▶ [ACTIVITY]: Whenever a line in this data holds the word "California", report that line in full.
Top of RECORDED INFORMATION
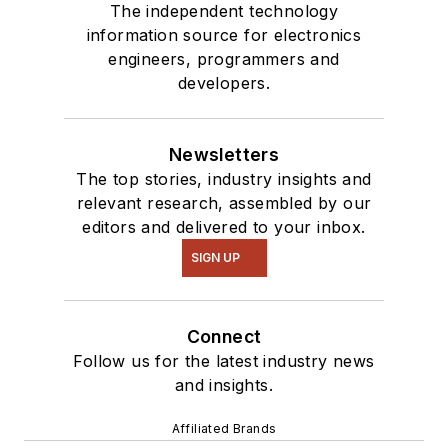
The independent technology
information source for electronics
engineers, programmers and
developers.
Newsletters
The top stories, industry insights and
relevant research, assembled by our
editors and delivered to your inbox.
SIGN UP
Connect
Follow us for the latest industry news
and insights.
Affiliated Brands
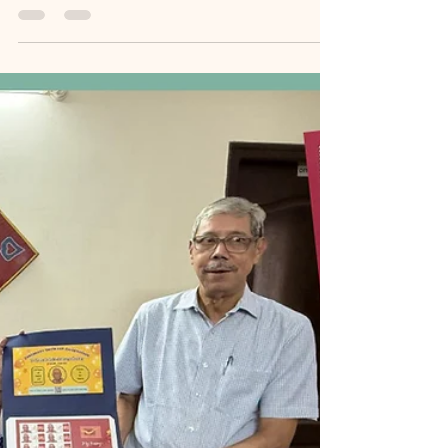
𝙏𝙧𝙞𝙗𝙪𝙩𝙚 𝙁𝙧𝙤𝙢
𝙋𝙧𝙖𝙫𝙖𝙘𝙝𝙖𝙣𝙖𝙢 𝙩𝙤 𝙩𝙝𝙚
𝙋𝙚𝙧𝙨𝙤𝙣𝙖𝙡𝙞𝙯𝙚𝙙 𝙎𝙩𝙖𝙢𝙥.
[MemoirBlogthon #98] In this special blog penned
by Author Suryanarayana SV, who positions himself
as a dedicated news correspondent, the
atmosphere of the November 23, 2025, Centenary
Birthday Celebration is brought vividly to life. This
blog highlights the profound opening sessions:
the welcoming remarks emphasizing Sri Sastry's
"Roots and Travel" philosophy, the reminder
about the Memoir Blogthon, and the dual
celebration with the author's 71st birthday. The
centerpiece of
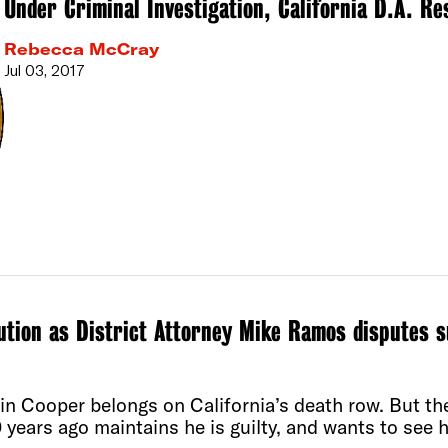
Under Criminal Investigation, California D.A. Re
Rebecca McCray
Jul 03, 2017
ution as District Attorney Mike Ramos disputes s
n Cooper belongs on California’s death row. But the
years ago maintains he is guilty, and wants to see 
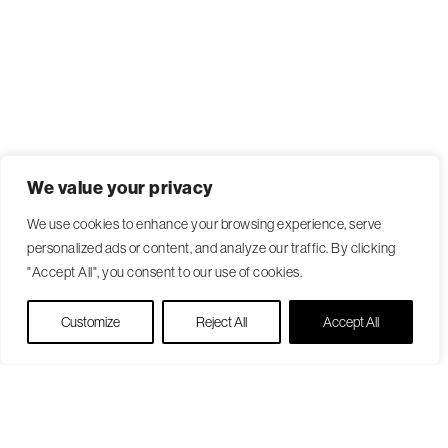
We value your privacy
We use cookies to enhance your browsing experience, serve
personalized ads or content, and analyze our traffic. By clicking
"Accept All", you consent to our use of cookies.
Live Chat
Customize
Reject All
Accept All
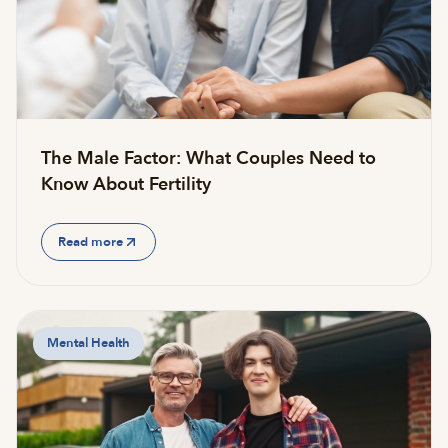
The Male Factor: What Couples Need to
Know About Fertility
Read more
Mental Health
Bottom of RECORDED INFORMATION
Top of RECORDED INFORMATION
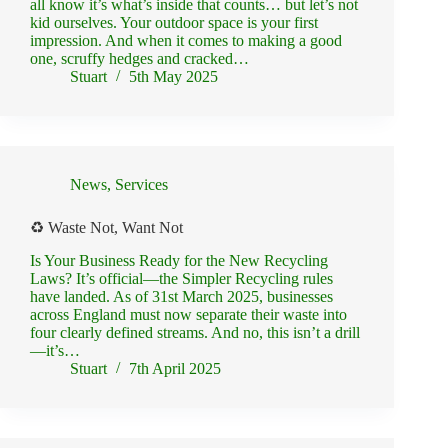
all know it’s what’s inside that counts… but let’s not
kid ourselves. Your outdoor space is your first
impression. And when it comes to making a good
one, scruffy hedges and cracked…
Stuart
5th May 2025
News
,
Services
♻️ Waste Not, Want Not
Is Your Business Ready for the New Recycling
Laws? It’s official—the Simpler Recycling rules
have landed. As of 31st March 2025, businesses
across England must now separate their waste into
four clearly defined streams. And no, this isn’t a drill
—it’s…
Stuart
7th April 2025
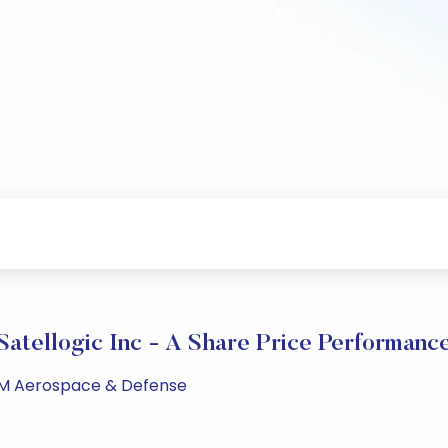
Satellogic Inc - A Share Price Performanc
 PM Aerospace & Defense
Bottom of RECORDED INFORMATION
Top of RECORDED INFORMATION
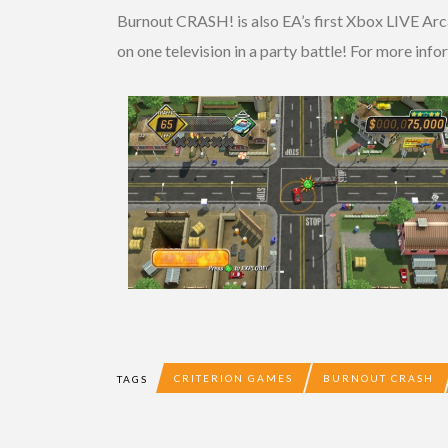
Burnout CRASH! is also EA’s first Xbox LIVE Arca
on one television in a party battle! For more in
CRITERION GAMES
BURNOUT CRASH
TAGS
Bottom of RECORDED INFORMATION
▶ [EXERCISE RESULT]:
Under Criminal Investigation, California D.A. Re
n Cooper belongs on California’s death row. But the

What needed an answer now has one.